Beetroot (dietary nitrate) and L-citrulline are the two most popular supplements for boosting blood flow and that pumped feeling in the gym. Both raise nitric oxide, the signaling molecule that relaxes blood vessels, but they reach it by different routes: beetroot supplies inorganic nitrate that bacteria convert to nitrite then nitric oxide, while citrulline raises plasma arginine to feed the body's own nitric oxide pathway. People compare them for endurance, pumps, and lower blood pressure. The better pick depends on your goal, your tolerance, and how the evidence lines up.
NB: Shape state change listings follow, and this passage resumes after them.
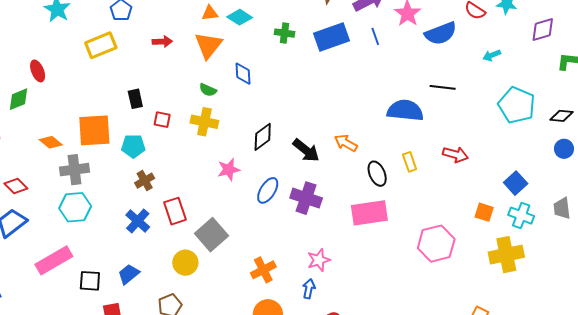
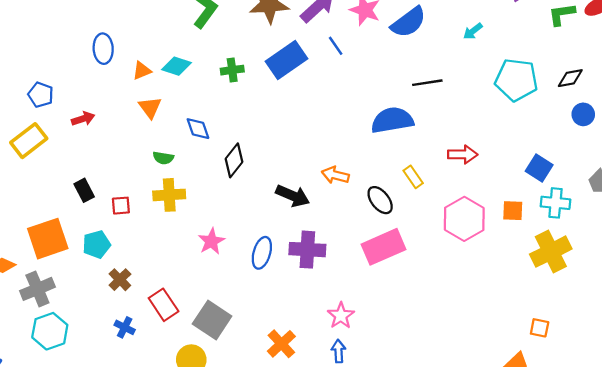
red arrow: (162, 42) -> (83, 119), moved
orange triangle: (208, 45) -> (150, 107), size x0.7
black diamond: (263, 137) -> (234, 160), moved
blue cross: (138, 221) -> (125, 327), size x0.7
pink hexagon: (436, 244) -> (464, 219), moved

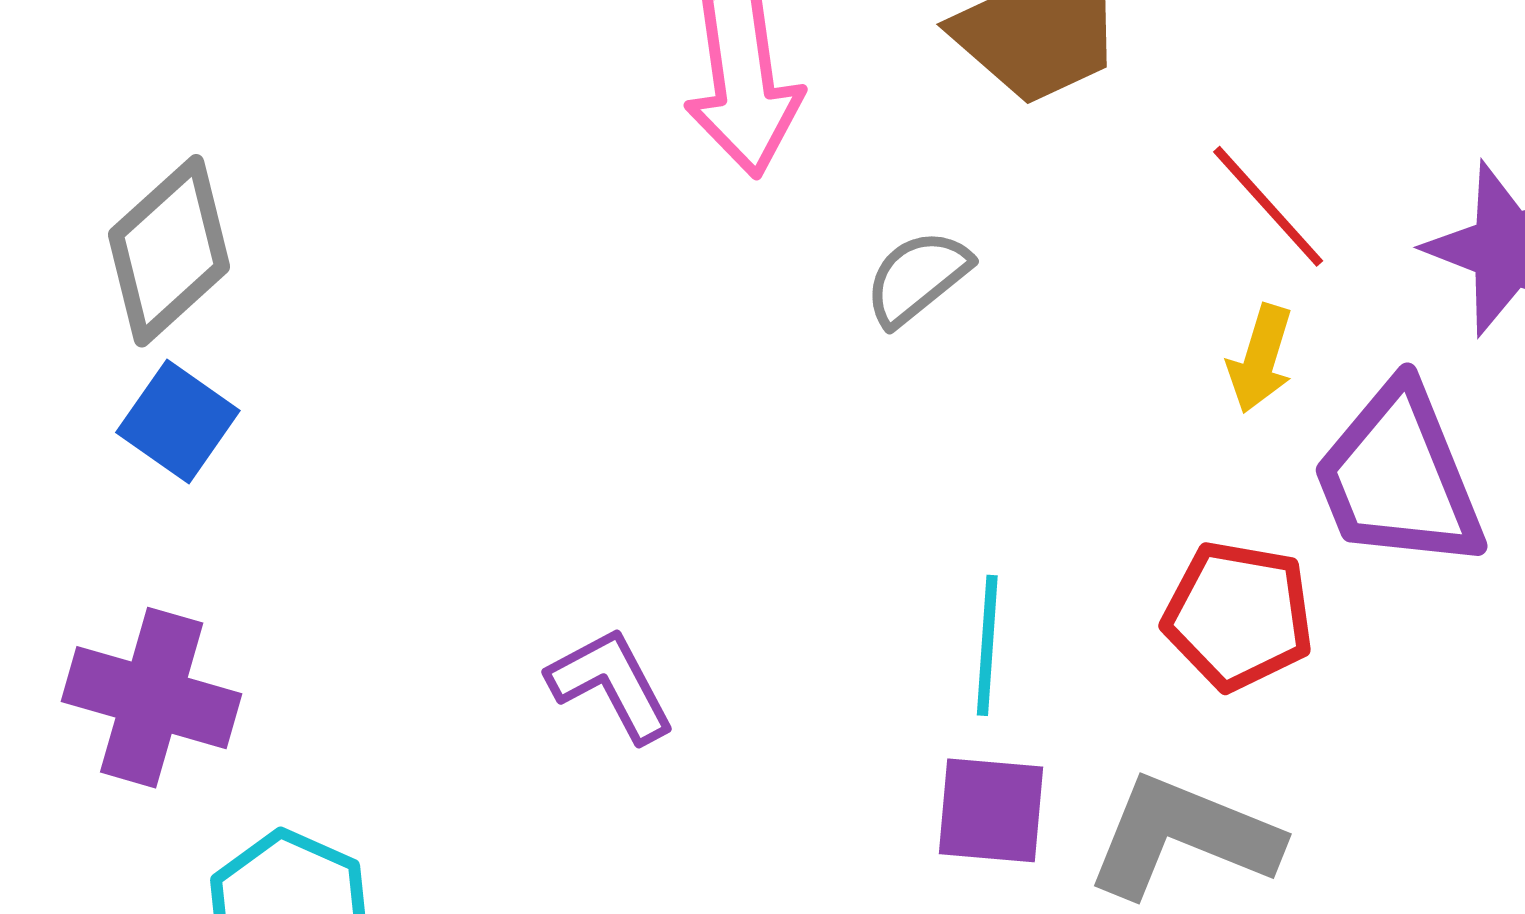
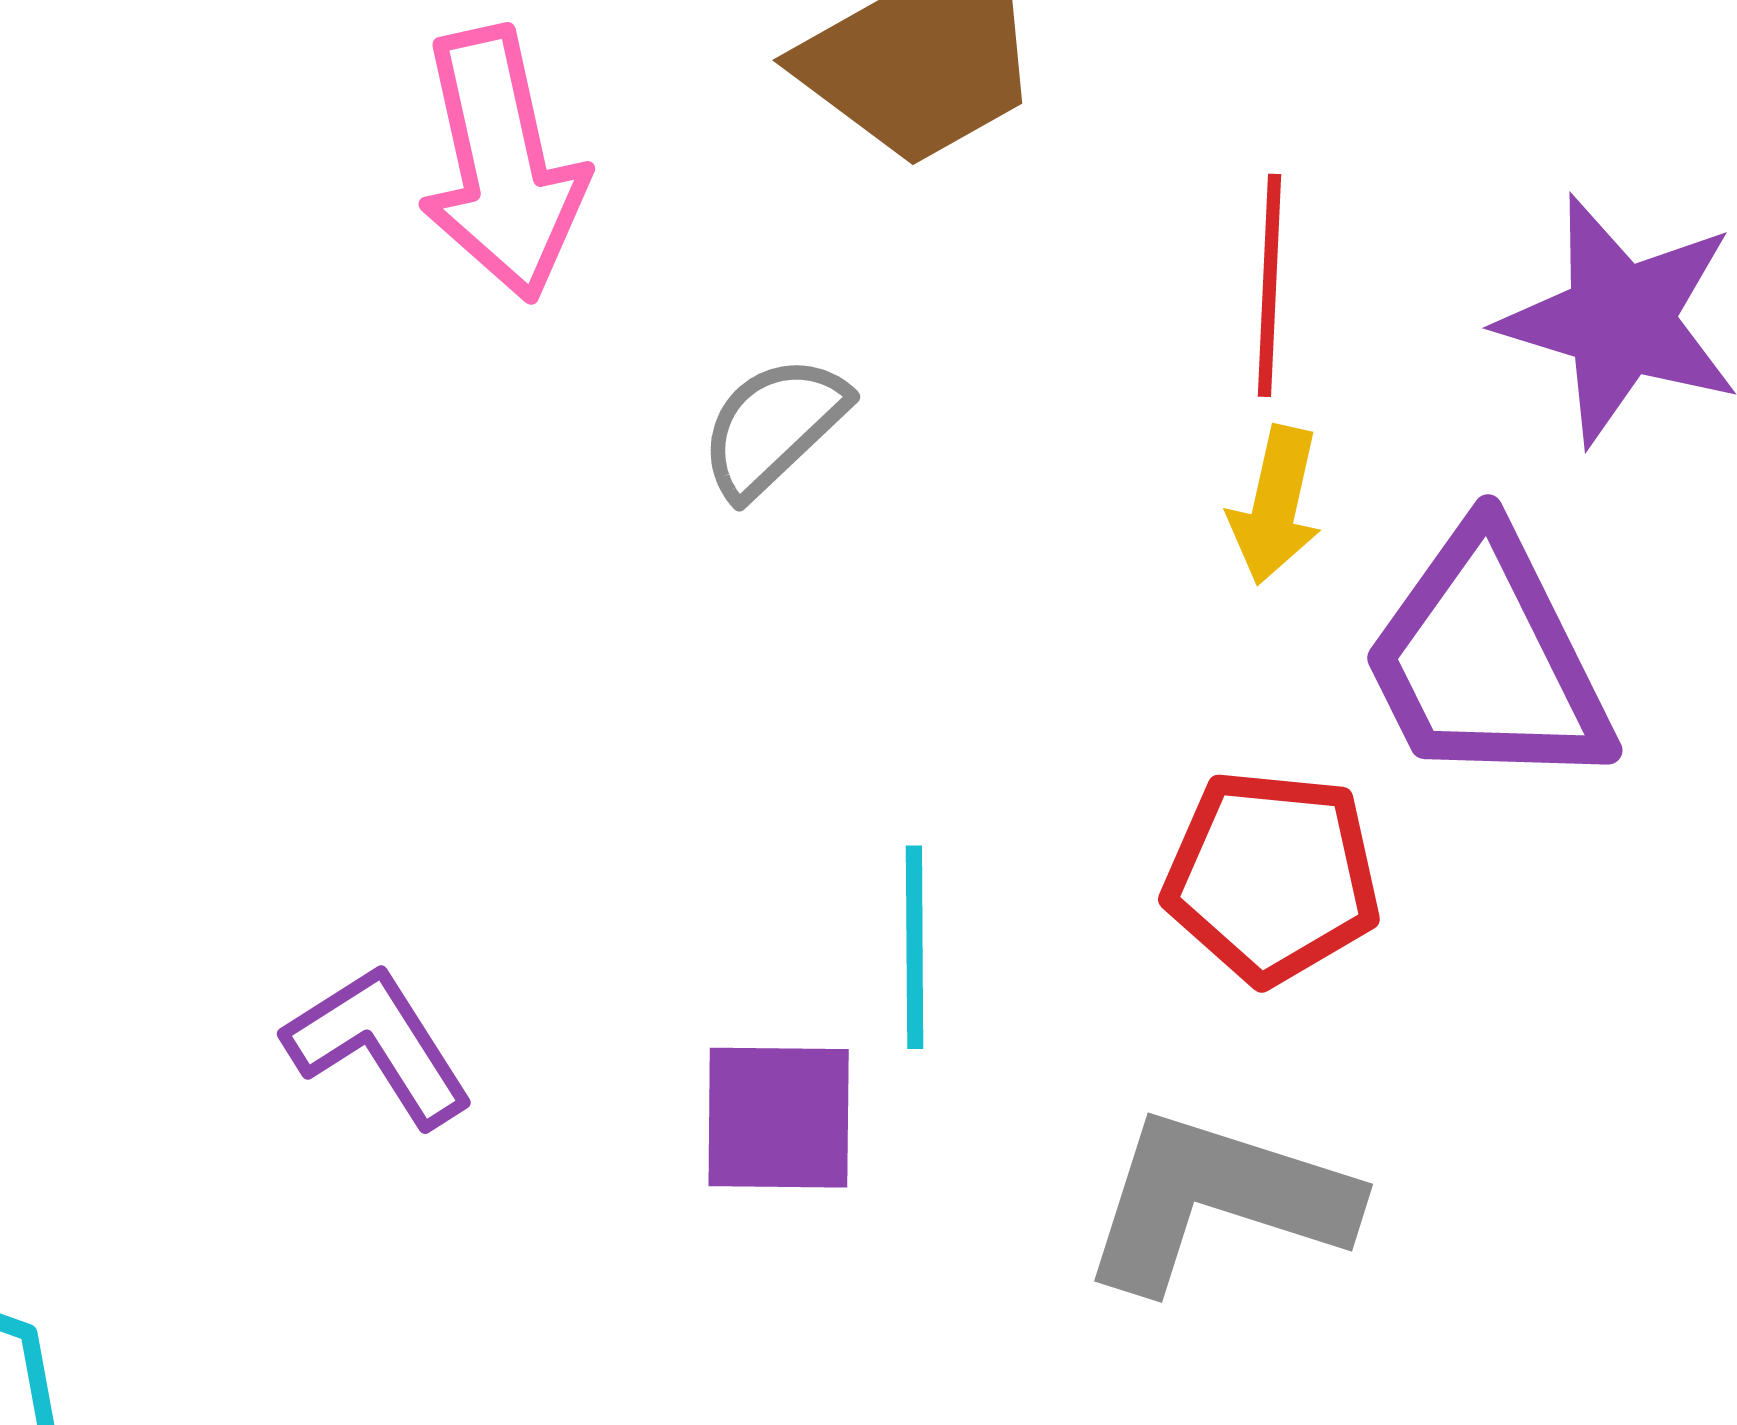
red line: (1268, 206) -> (1270, 285), turned 49
purple square: (991, 810) -> (779, 1118), moved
| 🥬 Beetroot / Dietary Nitrate | 🍉 L-Citrulline | |
| Evidence | Moderate | Moderate |
| Best for | Improves submaximal exercise economy by lowering the oxygen cost of fixed-intensity work (~3-5% reduction in VO2 reported)Modestly extends time-to-exhaustion / endurance, especially in open-ended aerobic tasks (pooled SMD ~0.33)Produces small reductions in systolic blood pressure, most consistently in hypertensive adults (~5 mmHg clinic SBP) | Increased nitric oxideReduced muscle sorenessEndurance & pump |
| Typical dose | ~6-13 mmol (≈310-800 mg) inorganic nitrate per day, typically as 1-2 concentrated beetroot 'shots' (~70 mL each) or 250-500 mL juice; for acute performance, taken ~2-3 hours before exercise, or daily for 3+ days for fuller effect. | 6–8 g citrulline malate (or ~3–4 g pure L-citrulline) ~60 min pre-exercise. |
| Cited studies | 18 · 18 verified | 22 · 22 verified |
| Key safety | Generally well tolerated. The most common effect is harmless beeturia (red/pink urine) and occasionally reddish stool from betalain pigments. | Very safe, well tolerated. Caution if on nitrates or BP medication. |
The bottom line
Both sit at the moderate evidence tier, and neither is clearly superior. Beetroot/nitrate has the most reproducible finding in sports science: it lowers the oxygen cost of submaximal exercise (~3 to 5% better economy) and modestly extends endurance, with a small ~5 mmHg drop in systolic blood pressure in hypertensive adults. L-citrulline more reliably raises plasma arginine and nitric oxide than arginine itself, with modest gains in high-intensity reps-to-fatigue, reduced muscle soreness, and small blood pressure reductions. So if your goal is steady-state aerobic endurance or blood pressure, pick beetroot (~6 to 13 mmol nitrate/day). If it is gym pumps, more reps, and less soreness, pick L-citrulline (6 to 8 g citrulline malate pre-workout). They target the same pathway by different routes and are commonly stacked. Both lower blood pressure, so use caution with antihypertensives, nitrates, or PDE5 inhibitors. This is educational, not medical advice; consult a clinician first.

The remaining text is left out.